One thing the Arab world has in abundance is grand cities. From Kairouan in Tunisia, through Cairo, Damascus, Sanaa and Jerusalem, there is scarcely an Arab country without one or more World Heritage sites. As other Arab cities have risen, most of these cities have, sadly, faded from their former glory, either through war, occupation, economic hardship or political mismanagement.
In recent decades, Baghdad has suffered from all four. The news over the weekend that a consulting group had ranked Baghdad at the bottom of a list of 239 cities for quality of life seemed to prove what the residents of this contested city have long known: that life in one of the region’s most storied and glorious capitals has been in decline for decades.
In the great singer Fairuz’s hymn to the city, Baghdad and the Poets, she recalled the days of its glory, “its sweet scent” and the “joyful life” of its past. And indeed Baghdad can comfortably claim, at the height of the Abbasid empire, to have been among the greatest cities on Earth.
Yet the real tribulations of Baghdad have come in the last century.
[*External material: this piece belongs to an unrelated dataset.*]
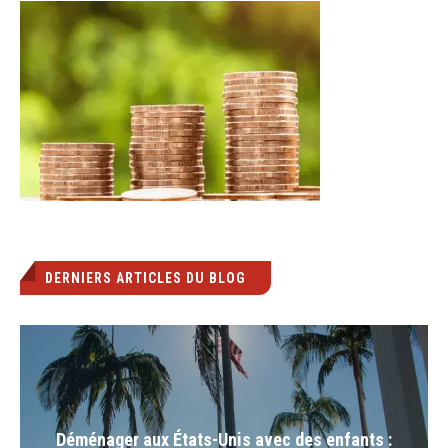
DERNIERS ARTICLES DU BLOG
Déménager aux États-Unis avec des enfants :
The story of Baghdad over the past 100 years has mirrored the story of the Middle East, of the flourishing of a region cut short by wars, occupation and political stagnation. Iraqis have ruled their own country for only about half of the past century.
Baghdad was an important part of the cultural renaissance, the Nahda, of the late 19th and early 20th century, a time of intellectual and artistic flourishing across the region. It was abbreviated in Iraq by the British occupation from the 1930s, though it continued in Egypt and the Levant for a decade longer until the Second World War.
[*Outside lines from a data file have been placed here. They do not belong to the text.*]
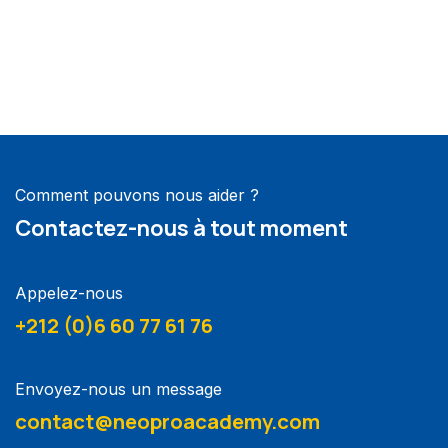
Comment pouvons nous aider ?
Contactez-nous à tout moment
Appelez-nous
+212 (0)6 60 77 61 76
Envoyez-nous un message
contact@neoproacademy.com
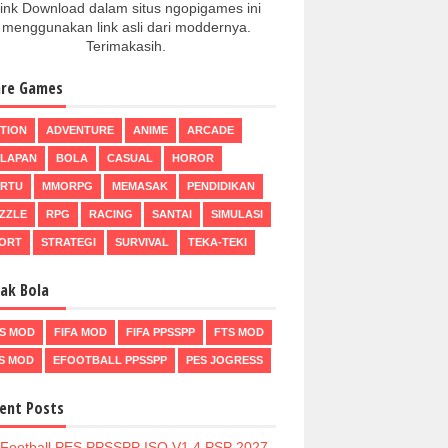
ink Download dalam situs ngopigames ini
menggunakan link asli dari moddernya.
Terimakasih.
re Games
TION
ADVENTURE
ANIME
ARCADE
LAPAN
BOLA
CASUAL
HOROR
RTU
MMORPG
MEMASAK
PENDIDIKAN
ZZLE
RPG
RACING
SANTAI
SIMULASI
ORT
STRATEGI
SURVIVAL
TEKA-TEKI
ak Bola
S MOD
FIFA MOD
FIFA PPSSPP
FTS MOD
S MOD
EFOOTBALL PPSSPP
PES JOGRESS
ent Posts
Football PES PPSSPP ISO V1.4 PSP 2027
Later, after the July Revolution of 1958, the city again became a centre of modernisation and even today Iraqis look back at that period with wistful fondness. Baghdad rapidly became the Middle East’s most cosmopolitan city, rivalled only by Cairo and Beirut. The infrastructure of the city was updated and beautiful buildings (of the prevailing architectural style) sprang up. A more forward-looking attitude also took hold as the city became a centre for travellers and business.
The end of that period came with the rise of Saddam Hussein and his decades-long domination. Under his rule, the country stagnated, although, as many Iraqis today point out, there was law and order and a degree of prosperity. The period of turmoil ushered in by the Iraq war of 2003 and the subsequent occupation continues today.
It is no wonder that residents of Baghdad lament the loss of their city. And yet Baghdad has been through worse days (though that is scant comfort for its residents today) and, as it has over the centuries, risen again.